Selon Ménard, « les entretiens avant 8h30, il n’y en a pas des tonnes ». Certes, mais si on suit cette logique, les chômeurs et inactifs n’ont rien à faire avant 8h30. Ils sont donc soit de très mauvais parents pour vouloir se débarrasser de leurs enfants le plus tôt possible, soit ils n’ont pas intérêt à déposer leurs enfants à l’heure d’études. Donc quasiment aucun enfant de sans-emploi ne bénéficie de l’heure d’étude. Donc elle ne permettra aucune économie. Ainsi, soit Ménard a raison sur le caractère partiellement inutile de la mesure, et sa suppression ne rapportera rien, soit il a raison sur le fait qu’on pourrait rogner sur le budget et donc elle n’est pas inutile, et donc il ne faudrait pas la supprimer.

3° Une discrimination gratuite

Robert Ménard et Louis Aliot, jeudi dans les rues de Béziers.

Robert Ménard et Louis Aliot, jeudi dans les rues de Béziers. Crédits photo : PASCAL GUYOT/AFP. De saines fréquentations.

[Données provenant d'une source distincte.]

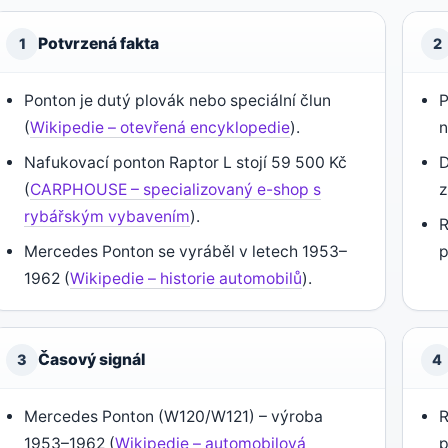
Potvrzená fakta
1
2
Ponton je dutý plovák nebo speciální člun
P
(
Wikipedie – otevřená encyklopedie
).
n
Nafukovací ponton Raptor L stojí 59 500 Kč
D
(
CARPHOUSE – specializovaný e-shop s
rybářským vybavením
).
R
Mercedes Ponton se vyráběl v letech 1953–
p
1962 (
Wikipedie – historie automobilů
).
Časový signál
3
4
Mercedes Ponton (W120/W121) – výroba
R
1953–1962 (
Wikipedie – automobilová
p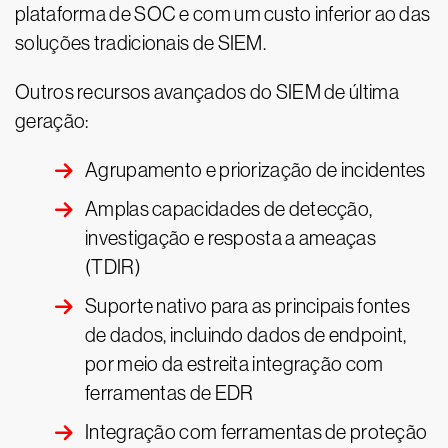
plataforma de SOC e com um custo inferior ao das
soluções tradicionais de SIEM.
Outros recursos avançados do SIEM de última
geração:
Agrupamento e priorização de incidentes
Amplas capacidades de detecção,
investigação e resposta a ameaças
(TDIR)
Suporte nativo para as principais fontes
de dados, incluindo dados de endpoint,
por meio da estreita integração com
ferramentas de EDR
Integração com ferramentas de proteção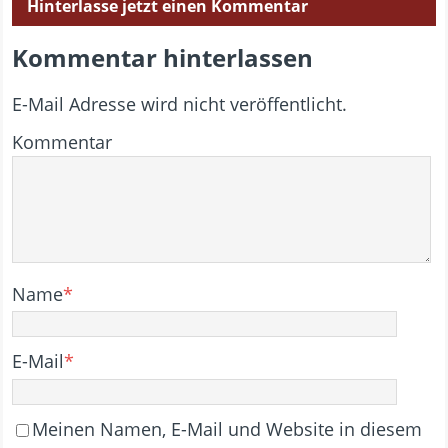
Hinterlasse jetzt einen Kommentar
Kommentar hinterlassen
E-Mail Adresse wird nicht veröffentlicht.
Kommentar
Name
*
E-Mail
*
Meinen Namen, E-Mail und Website in diesem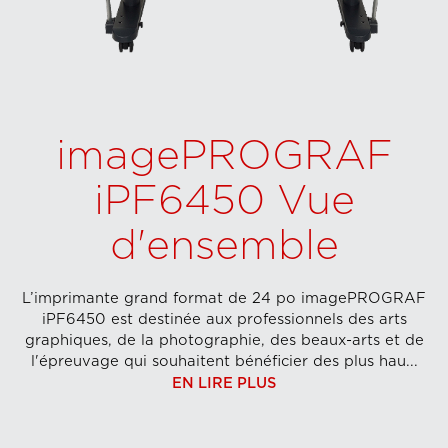
imagePROGRAF
iPF6450 Vue
d'ensemble
L’imprimante grand format de 24 po imagePROGRAF
iPF6450 est destinée aux professionnels des arts
graphiques, de la photographie, des beaux-arts et de
l'épreuvage qui souhaitent bénéficier des plus hau...
EN LIRE PLUS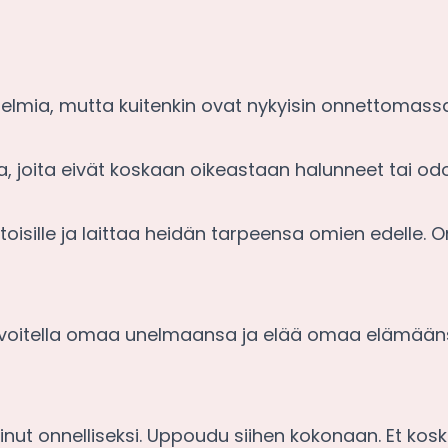
nnitelmia, mutta kuitenkin ovat nykyisin onnettomas
ia, joita eivät koskaan oikeastaan halunneet tai odo
isille ja laittaa heidän tarpeensa omien edelle. On
 tavoitella omaa unelmaansa ja elää omaa elämääns
inut onnelliseksi. Uppoudu siihen kokonaan. Et koska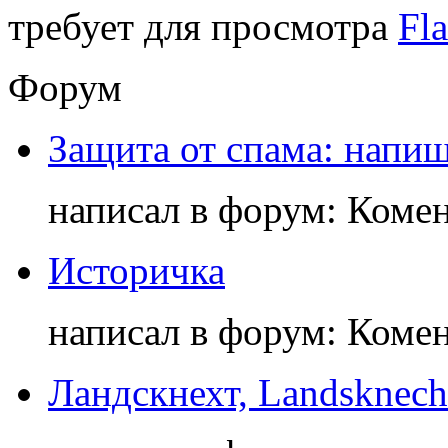
требует для просмотра
Fla
Форум
Защита от спама: напиш
написал в форум: Коме
Историчка
написал в форум: Коме
Ландскнехт, Landsknech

Nous pouvons trouver bien d’autres occupations à des personnes sans emploi durant les premières heures de la matinée et qui justifierait un dépôt des enfants avant 8h30. Elles pourraient même être de la plus grande noblesse, d’utilité sociale avec des actions bénévoles par exemple. Le champ des perspectives s’élargit si on prend en compte le temps de transport, Béziers n’ayant sans doute pas une desserte aussi complète que les grandes agglomérations. Le maire fait planer de spectre d’éventuelles dérogations, et reconnait donc implicitement que les obligations sociales et professionnelles ne se déroulent pas toutes à 500m à la ronde. Qui plus est, on peut surtout penser à la formation: remises à niveau, stages et formations facilitant le retour à l’emploi, jeunes ayant eu un enfant avant 18 ans et qui font tout de même de longues études, etc. Cette façon goguenarde et cynique de placer des arguments trop courts pourrait de la même façon légitimer les contrôles au faciès: « les personnes d’origine africaine ou maghrébine habitent davantage dans des zones sensibles/à risque que celles d’origine européenne » donc « elles ont plus de risque de commettre un délit/frauder », donc on cible les contrôles … Comme le rappelle d’ailleurs bien l’opposition municipale, les services publics servent tous les citoyens également, et si Ménard veut remettre en cause cette mesure pour certains, il devra le faire pour tous.

4° Une stigmatisation insupportable

On ressent derrière la proposition du maire une vision totalement dépassée de ce que doit être la société. Il met à deux niveaux différents travailleurs et chômeurs, comme si les derniers commettaient une faute morale qui devait les priver d’un avantage. C’est comme si on les incitait à retourner au travail au lieu de rester apathiques, avec une fonction de parasites pour la société. On a déjà vu les propositions de couvre-feu pour les moins de 13 ans, les blouses qui permettraient de revenir à une éducation proprette et vieillotte et l’interdiction du linge aux fenêtres. L’ensemble montre une volonté de ramener une esthétique abstraite dans une ville dont on cacherait tous les points négatifs: pas de chômeurs, pas de différences sociales, pas d’activité humaine pouvant enlaidir les rues, pas de signes d’insécurité le soir, etc. Les dispositions prises à Béziers se dotent d’un caractère intrusif –  se concrétisant à présent par l’obligation pour les parents de montrer patte blanche aux services municipaux – et avec quelques reflets totalitaires, ce qui ne risque pourtant pas d’arriver à l’échelle d’une mairie. Les chômeurs et inactifs sont donc pointés du doigt comme traîtres à la valeur Travail, des anormaux que l’on peut se permettre de soustraire à l’égalité républicaine, le deuxième mot de la devise française que les frontistes et leurs satellites devraient potasser plus souvent.